_What needs to be done_. Repeat each record exactly, skipping the pictures.

_Task input_.
____________________

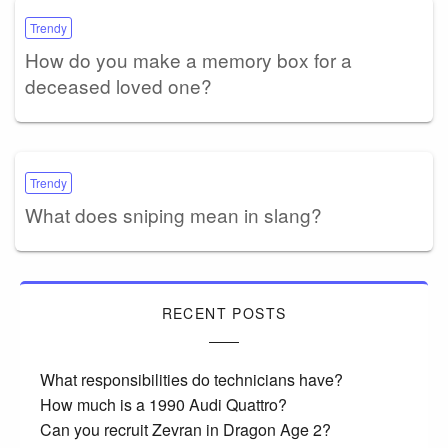
Trendy
How do you make a memory box for a
deceased loved one?
Trendy
What does sniping mean in slang?
RECENT POSTS
What responsibilities do technicians have?
How much is a 1990 Audi Quattro?
Can you recruit Zevran in Dragon Age 2?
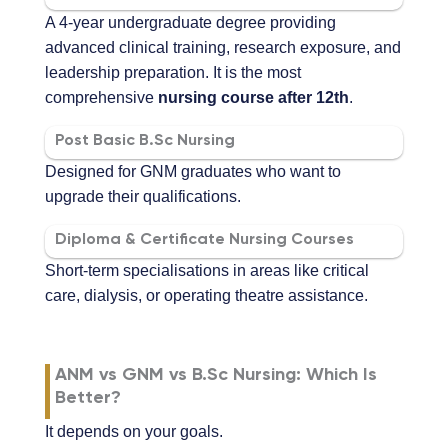
A 4-year undergraduate degree providing
advanced clinical training, research exposure, and
leadership preparation. It is the most
comprehensive
nursing course after 12th
.
Post Basic B.Sc Nursing
Designed for GNM graduates who want to
upgrade their qualifications.
Diploma & Certificate Nursing Courses
Short-term specialisations in areas like critical
care, dialysis, or operating theatre assistance.
ANM vs GNM vs B.Sc Nursing: Which Is
Better?
It depends on your goals.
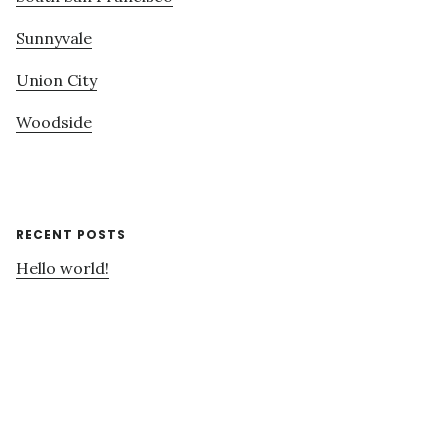
Sunnyvale
Union City
Woodside
RECENT POSTS
Hello world!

____________________

_Solution to this exercise_.
Trendy
How do you make a memory box for a
deceased loved one?
Trendy
What does sniping mean in slang?
RECENT POSTS
What responsibilities do technicians have?
How much is a 1990 Audi Quattro?
Can you recruit Zevran in Dragon Age 2?
A 4-year undergraduate degree providing
advanced clinical training, research exposure, and
leadership preparation. It is the most
comprehensive
nursing course after 12th
.
Post Basic B.Sc Nursing
Designed for GNM graduates who want to
upgrade their qualifications.
Diploma & Certificate Nursing Courses
Short-term specialisations in areas like critical
care, dialysis, or operating theatre assistance.
ANM vs GNM vs B.Sc Nursing: Which Is
Better?
It depends on your goals.
Sunnyvale
Union City
Woodside
RECENT POSTS
Hello world!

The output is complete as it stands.